Since the last edition of this work, there hath been published An Essay of Health and long Life, Pag. 42, 43, 44. by Dr. Cheyne, wherein this truth is asserted too, ‘That water was the primitive, original beverage—(and happy had it been for the race of mankind, if other mixt and artificial liquors had never been invented) and that water alone is sufficient and effectual for all the purposes of human wants in drink. Strong liquors were never designed for common use, tho’ now we see the better sort scarce ever dilute their food with any other liquor: And thereby we see their blood becomes inflamed into gout, stone, rheumatisms, raging fevers, and pleurisies; and their passions enraged into quarrels, murders, and blasphemies; their juices dried up; and their solids scorched and shriveled.’ This author, p. 46., exclaims against strong drinks, as the root of one half of all the human miseries; but finds they are unwilling to leave them off, pretending the danger of all sudden changes. But he alledgeth, ‘That he hath known good and constant effects from leaving off suddenly great quantities of wine, and flesh-meats too, by those accustomed to both; and never observed any ill consequences from it in any case whatsoever; but that broken constitutions have thereby lived longer, and grown better, by so doing.’

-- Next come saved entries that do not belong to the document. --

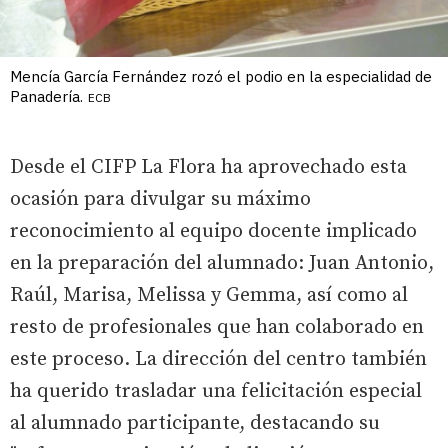
Mencía García Fernández rozó el podio en la especialidad de
Panadería.
ECB
Desde el CIFP La Flora ha aprovechado esta
ocasión para divulgar su máximo
reconocimiento al equipo docente implicado
en la preparación del alumnado: Juan Antonio,
Raúl, Marisa, Melissa y Gemma, así como al
resto de profesionales que han colaborado en
este proceso. La dirección del centro también
ha querido trasladar una felicitación especial
al alumnado participante, destacando su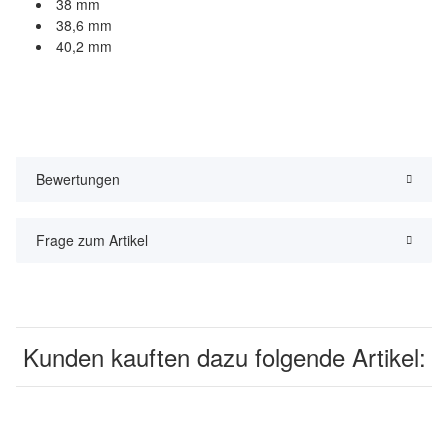
38 mm
38,6 mm
40,2 mm
Bewertungen
Frage zum Artikel
Kunden kauften dazu folgende Artikel: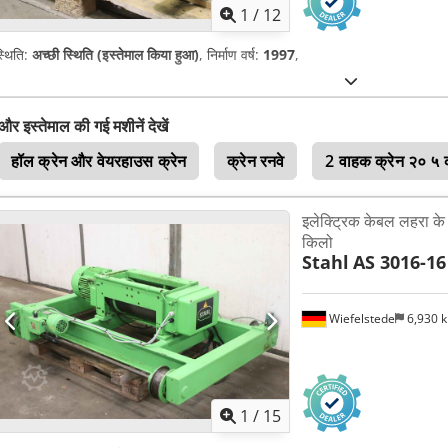
1
/
12
्थिति:
अच्छी स्थिति (इस्तेमाल किया हुआ)
, निर्माण वर्ष:
1997
,
और इस्तेमाल की गई मशीनें देखें
हॉल क्रेन और वेयरहाउस क्रेन
क्रेन रनवे
2 वाहक क्रेन २० ५ 
इलेक्ट्रिक केबल लहरा क
किलो
Stahl
AS 3016-16
Wiefelstede
6,930 
1
/
15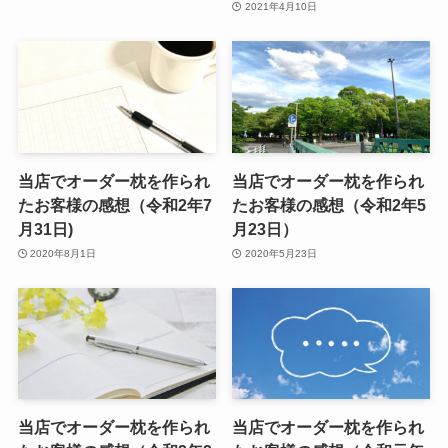
2021年4月10日
当店でオーダー枕を作られ
当店でオーダー枕を作られ
たお客様の感想（令和2年7
たお客様の感想（令和2年5
月31日)
月23日）
2020年8月1日
2020年5月23日
当店でオーダー枕を作られ
当店でオーダー枕を作られ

Some few, and but very few, have pretended, that by leaving off wine and strong drink, and using only water, they found their bodies weakened: But this perhaps may proceed only from the same fancy which made the lady believe her doctor could not cure her, because he did not keep a coach. There may be some constitutions that water doth not agree with, even as cheese will not agree with some: Nay, I once met with an ancient woman, who affirmed, she could not, and never did eat bread. And there are so few in comparison to them who have found benefit by the use of water, to those who have not, that no wise man will refrain on their account, till, upon trial, he really finds it will not agree with him.
One of the most ingenious watch-makers in London, very lately, from a long continued flux, was very much weakened, and entirely lost his appetite, so far that he could eat no food whatsoever: He had the advice of an able physician, his intimate acquaintance, who could not give him any relief: He, upon reading my book, came to ask me, whether I thought he might venture to drink water? I thereupon prevailed with him to drink half a pint of cold water going to bed, and half a pint in the morning: He, tho’ an immoderate drinker of wine before, was so far from being injured by it, that in a fortnight he began to eat, and in about a month recovered as good a date of health and countenance as he had before.